> [Exercise goal]: Find the line with "playing with immediate" in the records below. Output exactly from there until after the line with "918 408 519", without pictures.

==== Data records ====

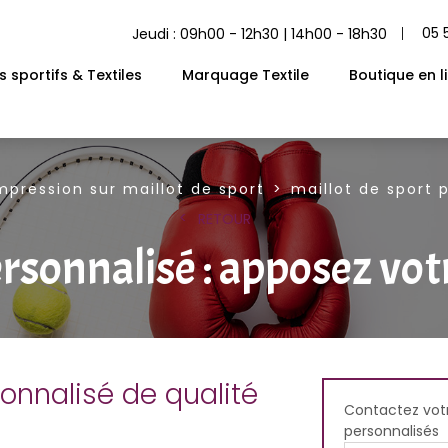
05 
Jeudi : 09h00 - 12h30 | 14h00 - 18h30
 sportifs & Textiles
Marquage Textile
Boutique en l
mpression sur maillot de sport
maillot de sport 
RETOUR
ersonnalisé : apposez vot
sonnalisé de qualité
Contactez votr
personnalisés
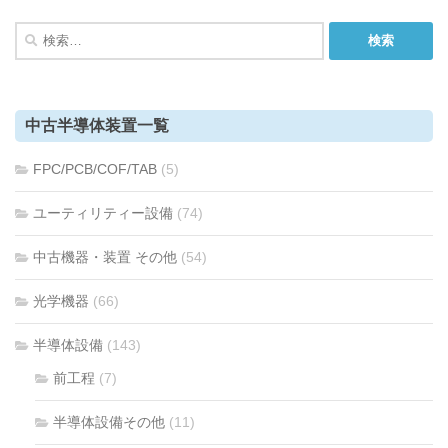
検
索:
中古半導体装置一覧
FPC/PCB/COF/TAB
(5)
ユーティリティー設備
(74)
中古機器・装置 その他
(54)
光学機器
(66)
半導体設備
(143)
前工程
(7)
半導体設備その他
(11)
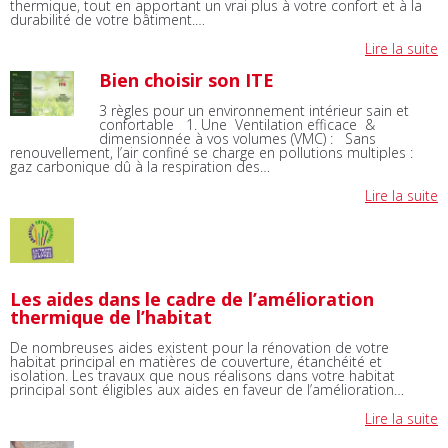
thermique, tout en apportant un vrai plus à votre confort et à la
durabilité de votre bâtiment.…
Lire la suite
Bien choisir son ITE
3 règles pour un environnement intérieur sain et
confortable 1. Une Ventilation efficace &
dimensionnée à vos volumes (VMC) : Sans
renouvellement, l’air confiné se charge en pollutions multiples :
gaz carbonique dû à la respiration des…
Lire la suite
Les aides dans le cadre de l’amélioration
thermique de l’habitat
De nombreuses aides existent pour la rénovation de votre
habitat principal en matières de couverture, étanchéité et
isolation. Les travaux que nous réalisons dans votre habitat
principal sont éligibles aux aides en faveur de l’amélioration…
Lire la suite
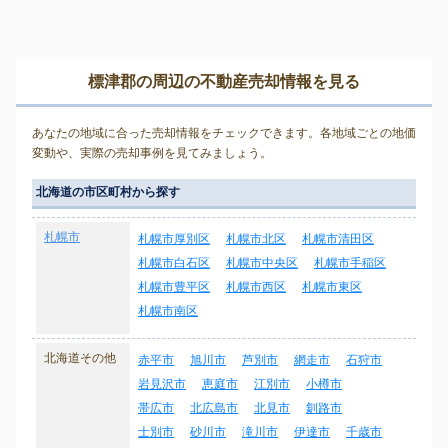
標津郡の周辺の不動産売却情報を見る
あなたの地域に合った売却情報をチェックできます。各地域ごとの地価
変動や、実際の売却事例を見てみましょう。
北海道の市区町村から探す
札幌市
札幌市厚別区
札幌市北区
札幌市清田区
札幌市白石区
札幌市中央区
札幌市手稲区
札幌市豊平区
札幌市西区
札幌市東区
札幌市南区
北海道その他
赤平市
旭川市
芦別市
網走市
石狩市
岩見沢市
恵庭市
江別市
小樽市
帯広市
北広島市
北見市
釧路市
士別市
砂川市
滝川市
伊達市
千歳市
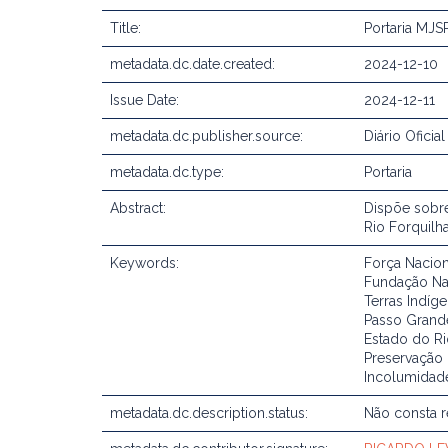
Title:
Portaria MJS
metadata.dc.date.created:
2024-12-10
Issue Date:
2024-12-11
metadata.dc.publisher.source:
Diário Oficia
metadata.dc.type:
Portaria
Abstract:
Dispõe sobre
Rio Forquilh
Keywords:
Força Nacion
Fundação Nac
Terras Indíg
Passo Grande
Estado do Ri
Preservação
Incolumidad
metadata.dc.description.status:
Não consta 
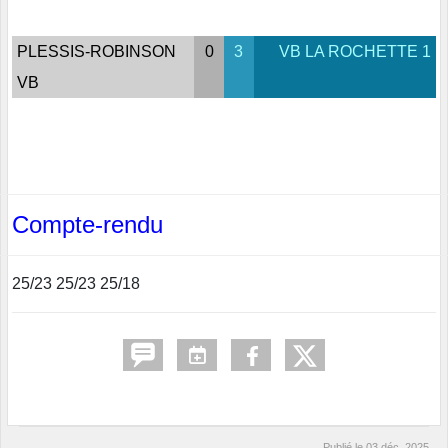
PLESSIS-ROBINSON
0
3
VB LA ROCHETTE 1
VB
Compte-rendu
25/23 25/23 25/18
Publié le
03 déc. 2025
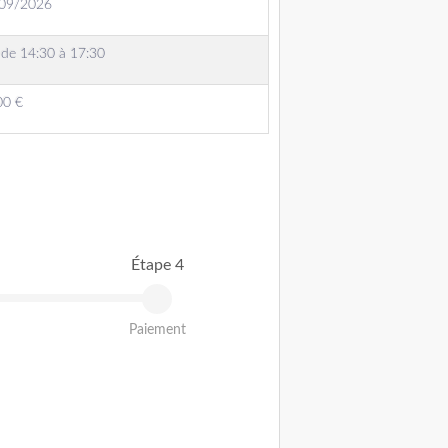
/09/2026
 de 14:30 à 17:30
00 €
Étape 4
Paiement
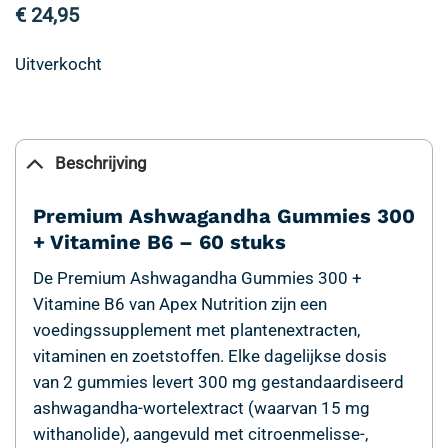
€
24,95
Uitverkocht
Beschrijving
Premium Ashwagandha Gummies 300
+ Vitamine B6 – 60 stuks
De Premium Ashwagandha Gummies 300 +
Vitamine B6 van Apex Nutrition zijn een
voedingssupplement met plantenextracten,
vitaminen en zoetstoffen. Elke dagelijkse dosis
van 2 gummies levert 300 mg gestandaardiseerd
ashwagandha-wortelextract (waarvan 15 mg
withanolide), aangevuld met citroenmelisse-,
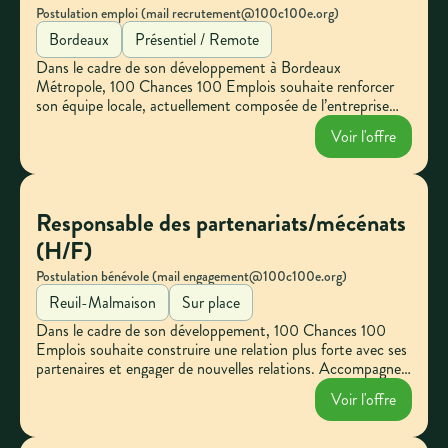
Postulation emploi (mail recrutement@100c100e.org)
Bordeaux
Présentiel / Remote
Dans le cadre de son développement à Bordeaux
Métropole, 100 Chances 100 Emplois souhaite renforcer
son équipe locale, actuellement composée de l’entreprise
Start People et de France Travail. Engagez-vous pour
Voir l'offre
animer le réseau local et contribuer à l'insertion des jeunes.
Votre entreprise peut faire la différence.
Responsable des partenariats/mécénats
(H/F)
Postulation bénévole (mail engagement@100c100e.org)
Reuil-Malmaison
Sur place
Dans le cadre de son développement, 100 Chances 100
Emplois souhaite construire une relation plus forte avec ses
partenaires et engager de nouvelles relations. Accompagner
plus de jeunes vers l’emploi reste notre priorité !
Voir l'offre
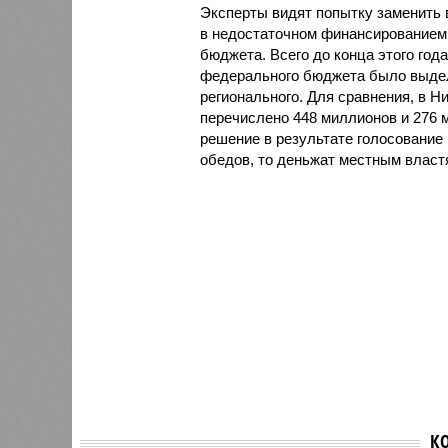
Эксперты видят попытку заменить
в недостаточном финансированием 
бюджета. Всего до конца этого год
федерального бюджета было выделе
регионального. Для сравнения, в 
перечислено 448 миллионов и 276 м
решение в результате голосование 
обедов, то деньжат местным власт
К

====
==== Data records ====

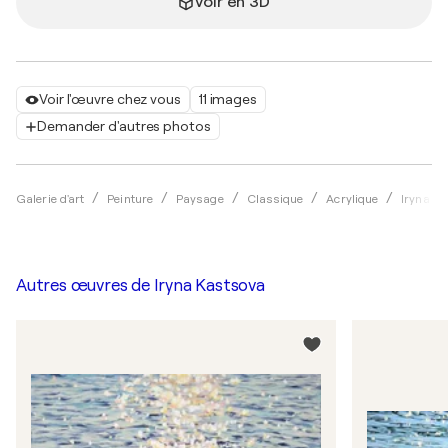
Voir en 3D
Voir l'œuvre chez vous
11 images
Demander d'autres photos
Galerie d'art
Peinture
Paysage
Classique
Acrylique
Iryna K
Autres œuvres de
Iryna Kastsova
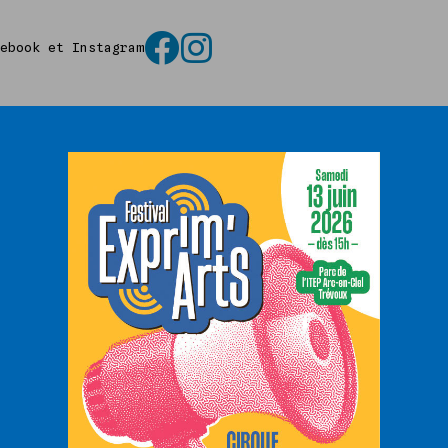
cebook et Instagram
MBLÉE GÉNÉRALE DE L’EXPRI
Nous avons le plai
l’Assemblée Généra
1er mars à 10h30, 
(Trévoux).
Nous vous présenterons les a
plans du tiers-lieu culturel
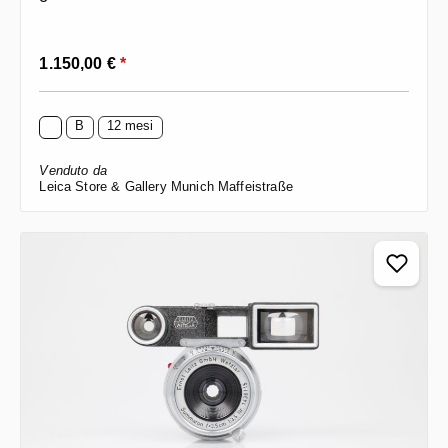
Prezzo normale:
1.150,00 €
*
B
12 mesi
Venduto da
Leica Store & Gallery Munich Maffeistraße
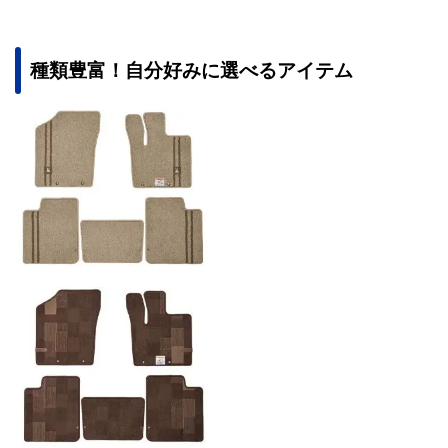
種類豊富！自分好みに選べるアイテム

====
==== Data records ====

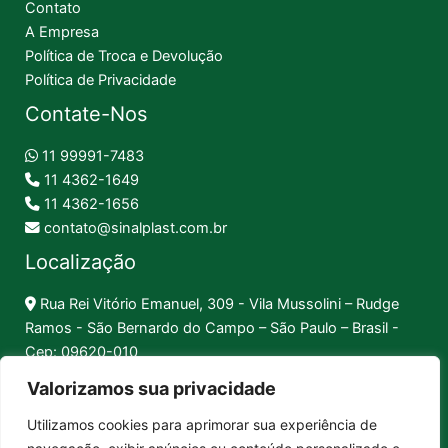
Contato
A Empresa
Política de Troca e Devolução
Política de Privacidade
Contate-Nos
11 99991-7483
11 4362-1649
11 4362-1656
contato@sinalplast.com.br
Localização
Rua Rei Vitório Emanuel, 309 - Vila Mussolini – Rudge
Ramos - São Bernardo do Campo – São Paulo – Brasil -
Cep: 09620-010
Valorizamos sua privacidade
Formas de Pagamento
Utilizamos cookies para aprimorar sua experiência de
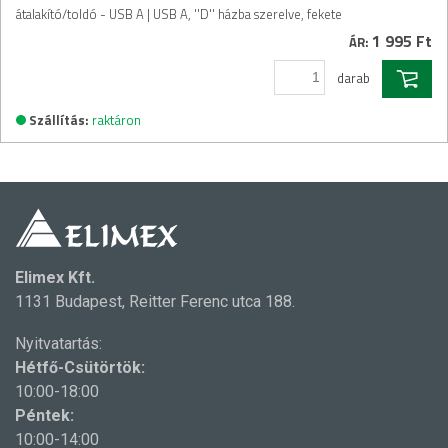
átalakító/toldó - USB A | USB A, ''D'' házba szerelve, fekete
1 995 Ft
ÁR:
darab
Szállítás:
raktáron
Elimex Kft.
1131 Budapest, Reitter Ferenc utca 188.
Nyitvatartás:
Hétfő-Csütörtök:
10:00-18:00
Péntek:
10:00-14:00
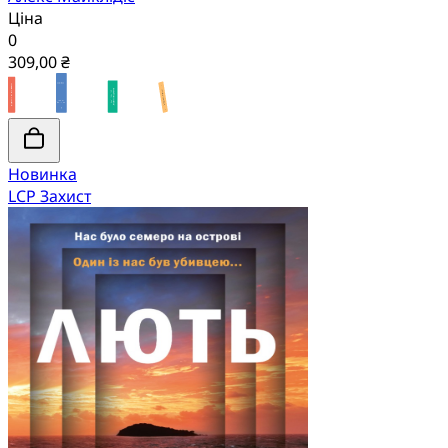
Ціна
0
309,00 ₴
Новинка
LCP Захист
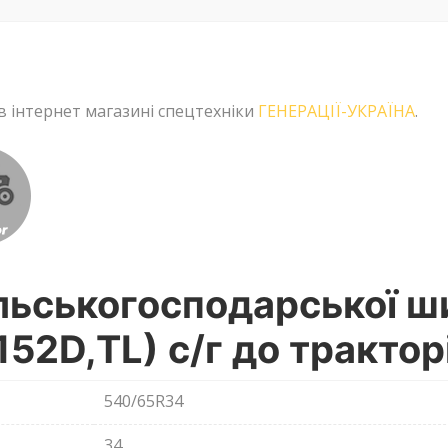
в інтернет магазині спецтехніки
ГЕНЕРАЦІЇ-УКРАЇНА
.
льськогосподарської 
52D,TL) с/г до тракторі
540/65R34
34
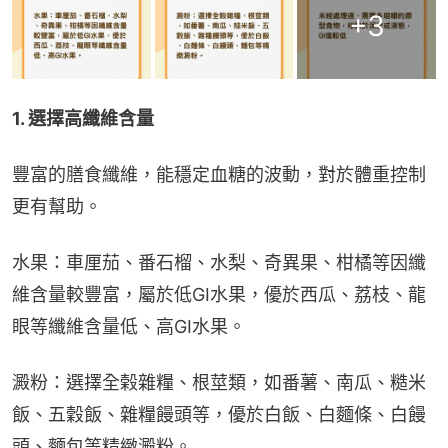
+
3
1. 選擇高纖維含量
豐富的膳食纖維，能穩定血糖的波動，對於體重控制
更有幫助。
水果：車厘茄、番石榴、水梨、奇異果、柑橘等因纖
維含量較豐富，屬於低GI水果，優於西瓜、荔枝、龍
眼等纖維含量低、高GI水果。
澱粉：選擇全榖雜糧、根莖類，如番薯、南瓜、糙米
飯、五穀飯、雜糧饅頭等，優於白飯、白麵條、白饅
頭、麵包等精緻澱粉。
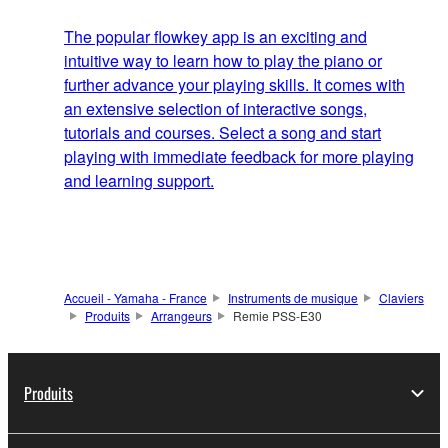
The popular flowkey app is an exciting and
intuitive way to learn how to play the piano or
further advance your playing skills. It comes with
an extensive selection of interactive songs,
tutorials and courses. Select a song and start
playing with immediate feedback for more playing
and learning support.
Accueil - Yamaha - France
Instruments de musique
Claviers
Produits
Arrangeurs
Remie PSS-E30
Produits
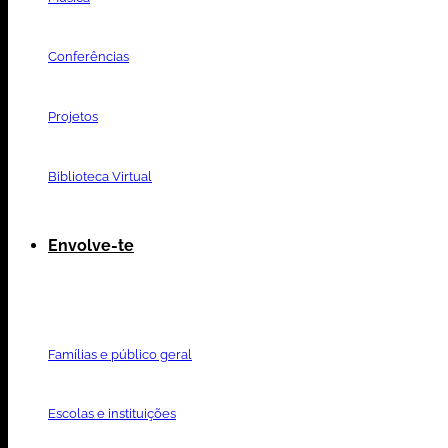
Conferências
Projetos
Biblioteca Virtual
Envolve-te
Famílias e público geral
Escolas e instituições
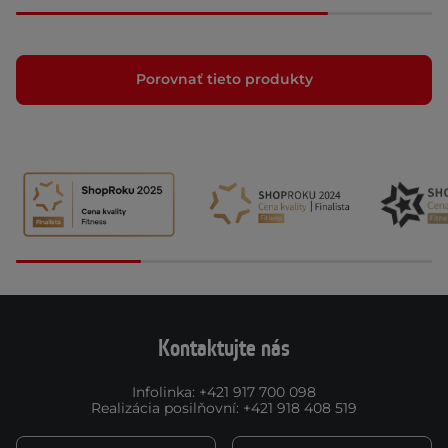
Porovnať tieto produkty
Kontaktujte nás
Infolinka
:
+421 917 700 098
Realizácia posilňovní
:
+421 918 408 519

====

> [Written response]:
playing with immediate feedback for more playing
and learning support.
Accueil - Yamaha - France
Instruments de musique
Claviers
Produits
Arrangeurs
Remie PSS-E30
Produits
Conferências
Projetos
Biblioteca Virtual
Envolve-te
Famílias e público geral
Escolas e instituições
Porovnať tieto produkty
Kontaktujte nás
Infolinka
:
+421 917 700 098
Realizácia posilňovní
:
+421 918 408 519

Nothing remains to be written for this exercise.